Eugenides weaves together a kaleidoscopic narrative spanning 80 years of a stained family history, from a fateful incestuous union in a small town in early 1920s Asia Minor to Prohibition-era Detroit; from the early days of Ford Motors to the heated 1967 race riots; from the tony suburbs of Grosse Pointe and a confusing, aching adolescent love story to modern-day Berlin. Eugenides's command of the narrative is astonishing. He balances Cal/Callie's shifting voices convincingly, spinning this strange and often unsettling story with intelligence, insight, and generous amounts of humor:
Emotions, in my experience aren't covered by single words. I don't believe in "sadness," "joy," or "regret." … I'd like to have at my disposal complicated hybrid emotions, Germanic traincar constructions like, say, "the happiness that attends disaster." Or: "the disappointment of sleeping with one's fantasy." ... I'd like to have a word for "the sadness inspired by failing restaurants" as well as for "the excitement of getting a room with a minibar." I've never had the right words to describe my life, and now that I've entered my story, I need them more than ever.

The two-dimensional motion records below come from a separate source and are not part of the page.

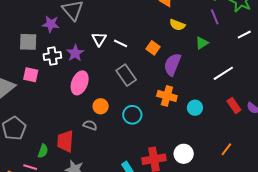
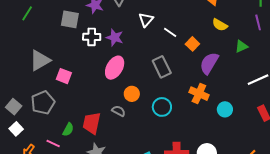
white triangle: (99, 39) -> (146, 20), moved
white line: (121, 43) -> (170, 32), moved
purple star: (75, 53) -> (115, 38), turned -30
pink square: (31, 75) -> (64, 76), moved

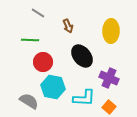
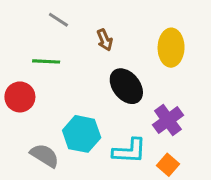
red circle: (43, 62) -> (20, 97), moved
purple cross: (109, 78) -> (168, 120), turned 30

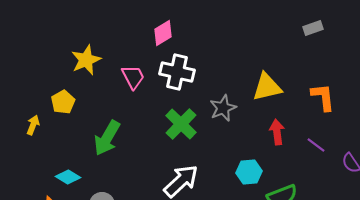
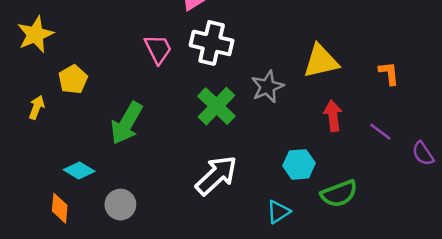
yellow star: (86, 60) -> (35, 34), moved
orange L-shape: (323, 97) -> (389, 73), size x0.7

When you get to the end of this splendorous book, when you suddenly realize that after hundreds of pages you have only a few more left to turn over, you'll experience a quick pang of regret knowing that your time with Cal is coming to a close, and you may even resist finishing it--putting it aside for an hour or two, or maybe overnight--just so that this wondrous, magical novel might never end. --Brad Thomas Parsons


I just started reading Middlesex and I am hoping and praying I enjoy it cos I am tired of 'blah' books. I spent £6.50 on three books, bargain innit? Although some charity shops sell their books for 50p each!!!

I will write a mini- review on each book when I am done.